Eric'o'theque

Eric Richards' place of techno (as in technology) happiness, rants, and corporate love.

Browsing Posts published in April, 2006

Ah, I wondered what Adriana was doing… Formotus – eforms in motion

From The Duke Blog: Microsoft InfoPath! Another WoW!

A rewarding quote:

I can create a form that will run right out of a SharePoint page, and store the
data entered right into an access database! Sweet! I bet I build my first form
for my group by the end of next week! I never thought I would say this, but
Microsoft is onto something!

Thanks, Duke.

I do my best to take a short walk any day that we have great weather on the Microsoft campus. This time of year especially gives me a chance to enjoy all the flowers and to stroll along the wet-land path and remember Beau and the walks we had together back when I had just started working at Microsoft.

Today we had an event: Chinese President Hu coming to visit. Always a good chance to wander about and be a lookie-loo.

Well, the lookie-loo quotient had been exceeded by the time I reached the fun-spot across the street from building 36 and the police had yellow-taped my intended path. So my walk to the 16 cafeteria turned into a diversion.

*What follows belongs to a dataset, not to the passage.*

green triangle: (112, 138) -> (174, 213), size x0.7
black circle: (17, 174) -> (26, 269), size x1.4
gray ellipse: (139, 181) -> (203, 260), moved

I went around on the edge of the exercise field and came up behind some of the established protest areas. The main protest group, as far as I could decipher, was Falun Gong.

So I walked around, looking for the snipers manning the roofs. No luck. Walking down towards 40th one lady, not in a jogging outfit, broke-out in a run towards the circus. Not a good move. A security officer asked her to stop and walk around the taped off areas.

The Executive Briefing center was all made up – good thing it was such a pretty day. Big huge red banners with Chinese writing and nice red tapestry adorning the entryway.

So, it’s about 6pm and all seems well. Let me look at the window and see if Redmond’s scary armored vehicle is still there… yep. Here’s hoping that I won’t head home just when the motorcade revs up.

I hope I never have the chance to describe my own adventure like this: ComputerZen.com – Scott Hanselman – Tracking down a Trojan

As of late, I’ve been using the tools more for tracking down why more computer is slow and who is dorking around scanning the disk.

This, too, could be an example of a trojan. My only hint that a fresh-installed Win2K machine was infected was when I looked at the upload / download rate (I was downloading the security patches) and mused: damn, sure is uploading a bunch more than it should… hmm… oh, no!

That’s been my only compromise. And I keep looking.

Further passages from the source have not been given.